The practice of staying present and not getting lost in the past or the future, is a practice of patience, will, dedication, and trust. The mind has the tendency to keep us busy, planning, reflecting, judging, more planning, more overanalyzing, on and on. When our minds are locked on they way things used to be or where we should be, we can completely forget where we actually are. Our asana practice helps us learn to become present to the ongoing multitude of transitions in our minds, our physical bodies, and our hearts, allowing us to sink into a space that just is. Perhaps you have felt your energy and attention shift just by simply coming to your mat and moving through some asanas (physical postures). The physical movements bring us into our body, the breath helps to further anchor our attention to the here and now which in turn creates space in our thoughts relaxing our mind. The more we practice deep listening, conscious movement, and being receptive to the breath, the more we can step closer to really witness what is true presence for our bodies, minds, and hearts. When this happens, we allow ourselves to be receptive to and witness the small miracles, the challenging hurdles, deep openings, and ultimately, allow our selves to just be in whatever it is that is coming up, trusting and knowing that “this too shall pass” and enjoying it while it lasts.

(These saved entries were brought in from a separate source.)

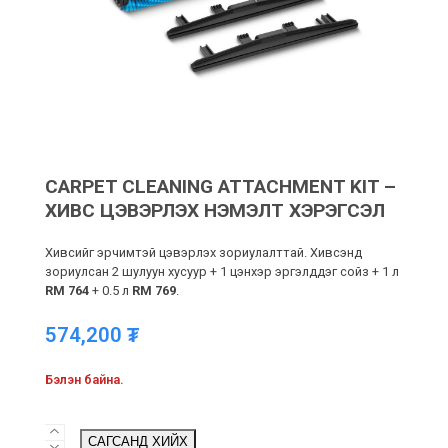
CARPET CLEANING ATTACHMENT KIT –
ХИВС ЦЭВЭРЛЭХ НЭМЭЛТ ХЭРЭГСЭЛ
Хивсийг эрчимтэй цэвэрлэх зориулалттай. Хивсэнд
зориулсан 2 шулуун хусуур + 1 цэнхэр эргэлддэг сойз + 1 л
RM 764
+ 0.5 л
RM 769
.
574,200
₮
Бэлэн байна.
Carpet
САГСАНД ХИЙХ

Next time you find yourself on your mat, imagine as if you were stepping on your mat for the first time. Allow your self to be and feel the poses like never before. As you move from pose to pose, perhaps slow down the transitions and begin to notice the subtle movements and how they impact your being (say your abs when moving from downdog to a lunge or your pinky toe when in triangle). Pause after you have done a pose before moving into the next, and just allow your body to feel and sink into the experience. In this way, allow yourself to embody presence in the many transitions that take place on your mat, be it physical, mental, emotional.
The last few weeks of summer are upon us. Here is to all of you stepping into your practice of presence as we move from season to season. With a beginners mind, sip in the early morning sunrises, bathe in the warm summer sun, eat plants right from our own Maine soil, hear the calls of the birds, the sounds of the boats on the water, witness kids playing in the middle of the day (and maybe even join in), see the color, lines, and greatness of a dear friend’s eyes, practice a lot of yoga on your mat, enjoy every ounce of every minute that is in each of the days as we transition from summer to fall.